Static Pods are defined as manifest files on a Node’s filesystem (default: `/etc/kubernetes/manifests/`) and managed directly by the `kubelet`, not the API server’s controllers. Control-plane components (`kube-apiserver`, `kube-scheduler`, `kube-controller-manager`, and `etcd`) are typically static Pods on self-managed Clusters.

*Unmanaged* Pods are API-created Pods with no owner reference, usually the result of a `kubectl run` invocation, a misconfigured operator, or a debugging session that was never cleaned up. Modern versions of `kubectl run` create a bare Pod by default, so it’s easy to leave one behind without realizing it.

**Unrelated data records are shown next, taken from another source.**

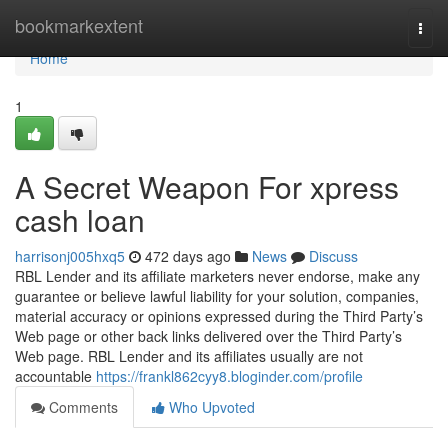
Home
bookmarkextent
Togg
navi
Home
1
A Secret Weapon For xpress
cash loan
harrisonj005hxq5
472 days ago
News
Discuss
RBL Lender and its affiliate marketers never endorse, make any
guarantee or believe lawful liability for your solution, companies,
material accuracy or opinions expressed during the Third Party’s
Web page or other back links delivered over the Third Party’s
Web page. RBL Lender and its affiliates usually are not
accountable
https://frankl862cyy8.bloginder.com/profile
Comments
Who Upvoted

Why it matters for monitoring:

- Static Pods aren’t rescheduled if the Node fails; they’re tightly coupled to a single Node. A `NotReady` Node means the static Pod is gone until the Node recovers.
- Unmanaged Pods are rescheduling orphans. If they’re evicted or OOMKilled, they disappear permanently. They also frequently represent forgotten resource consumers that escape capacity planning.

What to watch:

- Pods without owners. In Prometheus, `kube_pod_owner{owner_kind=""}` surfaces these Pods.
- The static Pod label `kubernetes.io/config.source=file` distinguishes them from unmanaged API Pods.
- Node-scoped restarts and eviction events for static Pods tied to control-plane health.

## Bare Pods

Bare Pods are a subset of unmanaged Pods created intentionally without a controller. They’re common in batch workloads, one-off migrations, and operator-injected sidecar bootstrapping. Unlike accidental unmanaged Pods, bare Pods are a deliberate pattern, but they carry the same observability gap.

Why it matters for monitoring:

- No controller means no automatic restart on failure and no replica health signal. A bare Pod that exits with code `0` looks identical to one that crashed, so you need exit code and reason tracking explicitly.
- Bare Pods often run privileged or with elevated permissions for maintenance tasks. Tracking their lifecycle (start time, runtime, termination reason) matters for both capacity and security posture.

What to watch:

- `kube_pod_container_status_last_terminated_reason` distinguishes `OOMKilled`, `Error`, and `Completed`.
- `kube_pod_start_time` combined with the absence of a matching owner reference detects long-lived bare Pods.
- Namespace and label conventions, for example `app.kubernetes.io/managed-by=manual`, to separate intentional from accidental bare Pods.